What it does automatically:

  1. Detects conda (Miniconda / Anaconda / ArcGIS Pro)
  2. Downloads and installs Miniconda silently if conda is not found (~75 MB, one-time)
  3. Creates an arcgis-graph conda environment with Python 3.11
  4. Installs the latest ArcGIS API for Python and arcgis-item-graph
  5. Launches the interactive query tool

Subsequent runs are fast — existing environments and packages are reused, and pip upgrades to the latest version automatically.

2. Configure

arcgis-graph setup

The wizard prompts for your portal URL, authentication method (named profile or username/password), and output preferences. Your credentials are never stored in config.yaml — they go to a gitignored .env file.

3. Build the graph (run once)

arcgis-graph create

This crawls your portal, saves a dependency graph (outputs/graph.gml), and builds a SQLite metadata cache (outputs/meta.sqlite) used by the health subcommand and governance risk scoring. For large organizations (5,000+ items) it can take 30–90 minutes.

4. Query

arcgis-graph query --item-id abc123
arcgis-graph query --search "owner:jsmith type:Dashboard"

Prerequisites

  • Python 3.9 or later
  • ArcGIS API for Python 2.4.0 or later (arcgis>=2.4.0)

Setup

See Quick Start above for installation and configuration.

For development setup, see For Contributors below.


Configuration

config/config.yaml controls authentication and all run-time settings. Two auth options are available:

Option 1 — Named ArcGIS profile (recommended for GIS admins)

Set the auth.profile key to the name of a saved ArcGIS credential profile:

auth:
  profile: "my_portal_profile"   # created via arcgis.gis.GIS(profile=...)
  verify_cert: true

Run python -c "from arcgis.gis import GIS; GIS(profile='my_portal_profile')" to verify the profile name is correct.

Option 2 — Environment variables

Leave auth.profile blank and create a .env file in the project root:

ARCGIS_URL=https://your-portal/portal
ARCGIS_USER=your_username
ARCGIS_PASSWORD=your_password

The CLI loads .env automatically when a profile is not set.

Other settings

Key Default Description
paths.output_dir outputs/ Where all output files are written
paths.gml_file outputs/graph.gml Persistent graph file
create.max_items 10000 Upper limit on items indexed
update.max_retries 5 Retries on transient API errors
query.output_formats excel, html, gml Default outputs for each query (excel, csv, html, gml)
query.traversal_direction upstream Controls which graph edges are followed: upstream — items that reference X (what breaks if X is removed); downstream — items X depends on; both — union of both without cross-contamination

Usage

All commands are run via the unified CLI entry point:

python -m cli [--config /path/to/config.yaml] {create,update,query} [options]

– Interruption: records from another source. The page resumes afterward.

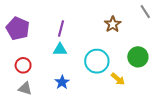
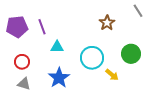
purple pentagon: (18, 28) -> (17, 27), turned -30
purple line: (61, 28) -> (42, 27), moved, turned -35
blue star: (62, 82) -> (59, 78), size x1.5

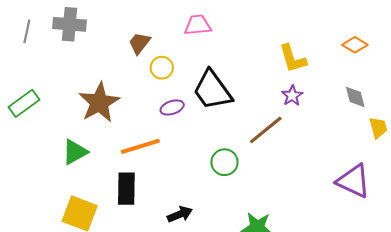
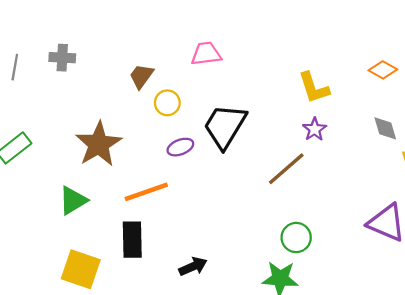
gray cross: (70, 24) -> (62, 58), size x0.7
black trapezoid: (212, 90) -> (225, 126), turned 69
green circle: (224, 162) -> (296, 238), moved

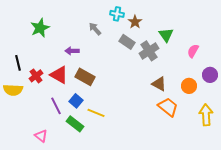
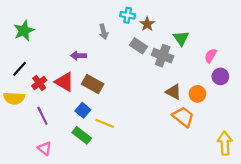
green star: (40, 28) -> (24, 31), moved
gray arrow: (95, 29) -> (104, 32), turned -152
gray cross: (149, 51) -> (163, 56), turned -36
black line: (18, 63) -> (20, 69), turned 56
purple circle: (210, 75) -> (220, 76), moved
orange circle: (189, 86) -> (197, 94), moved
purple line: (56, 106) -> (42, 116), moved
yellow arrow: (206, 115) -> (225, 143), moved

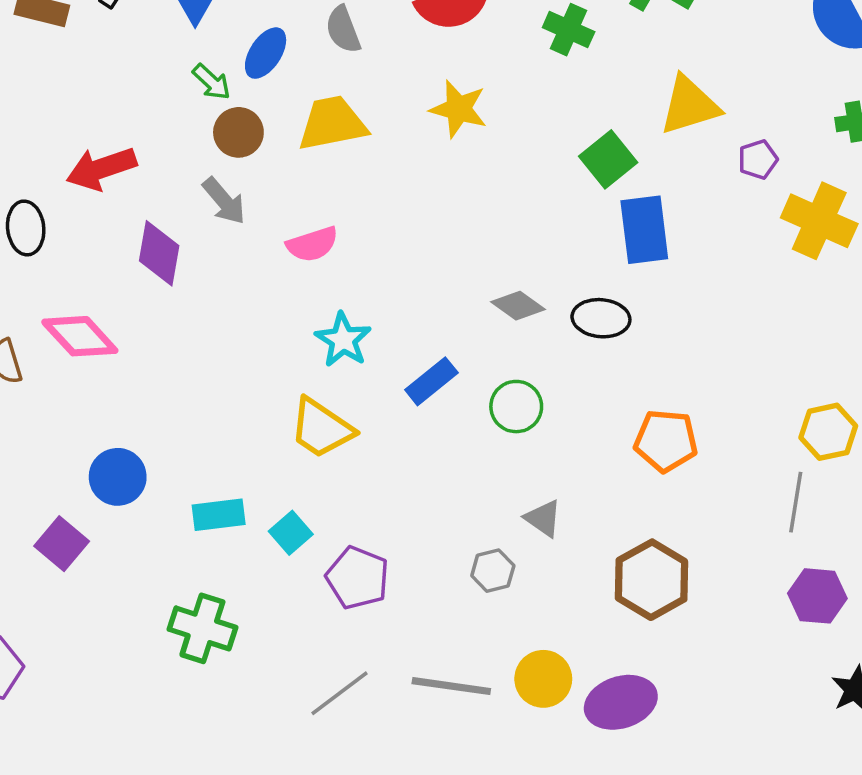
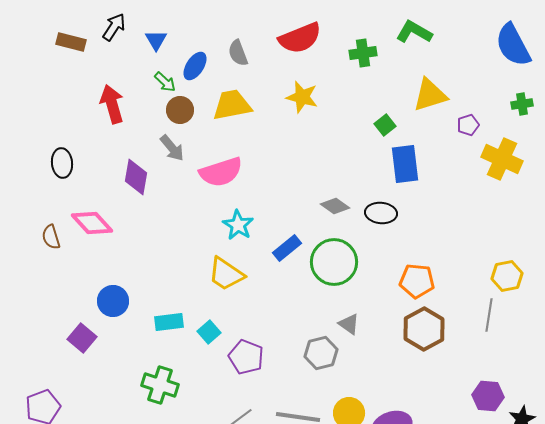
green cross: (569, 30) -> (363, 53), turned -32
green square: (608, 159) -> (385, 125), size x0.7
red arrow: (101, 168) -> (112, 104), moved, turned 93
pink semicircle: (312, 244) -> (221, 172), size x1.5
green circle: (516, 407) -> (334, 262), size x1.6
gray hexagon: (493, 571) -> (321, 353), size x1.4
brown hexagon: (651, 580) -> (424, 329), moved
purple hexagon: (817, 596) -> (488, 396), moved

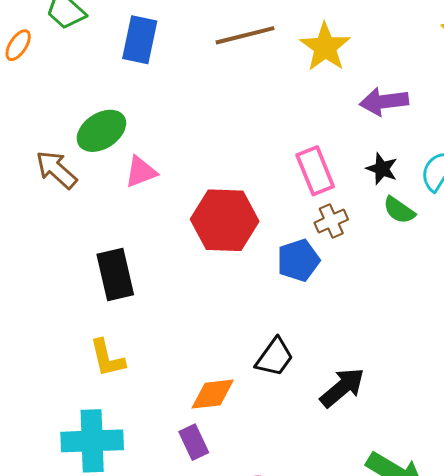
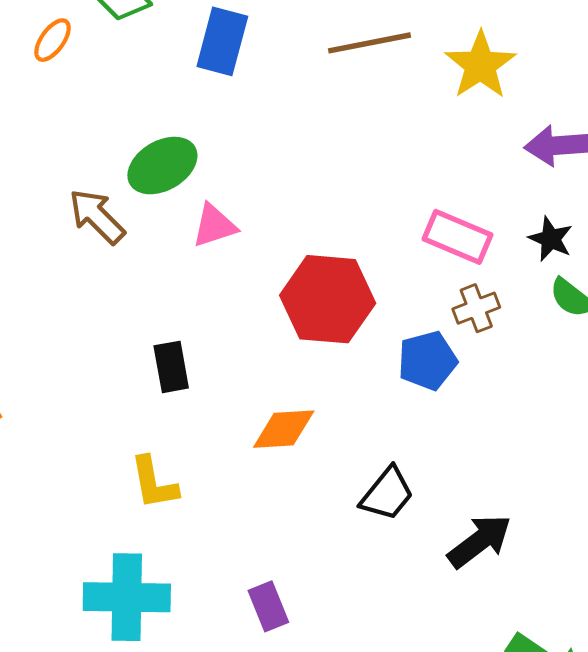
pink rectangle: (315, 171) -> (458, 237), turned -48
black rectangle: (115, 274) -> (171, 367), size x0.7
orange diamond: (213, 394) -> (284, 429), moved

Build the graph (run once)

Crawls the entire portal and saves a GML snapshot. For large organizations (5,000+ items) this can take 30–90 minutes.

python -m cli create

Keep the graph current (run on a schedule)

Finds items modified since the last run and merges changes into the existing GML. Designed for a daily cron job.

python -m cli update

Query the graph

# Query by item ID
python -m cli query --item-id abc123

# Query by portal search string
python -m cli query --search "owner:jsmith type:Dashboard"

# Request specific output formats for a single run
python -m cli query --item-id abc123 --format excel
python -m cli query --item-id abc123 --format csv --format html

# Use a different config file
python -m cli --config /path/to/other/config.yaml query --item-id abc123

Interactive dashboard (live server mode)

Add --serve to any query command to start a local HTTP server and open the dashboard in your browser automatically:

arcgis-graph query --item-id abc123 --serve
arcgis-graph query --search "owner:jsmith" --serve

# Use a different port if 8765 is taken
arcgis-graph query --item-id abc123 --serve --port 9000

The server runs at http://localhost:8765/ by default. It exposes:

  • GET / — the interactive HTML dashboard
  • GET /query?id=<item_id> — live re-query from inside the dashboard (click any node)
  • GET /export/excel?ids=<id1>,<id2> — download an Excel report for selected items

Press Ctrl+C in the terminal to stop the server.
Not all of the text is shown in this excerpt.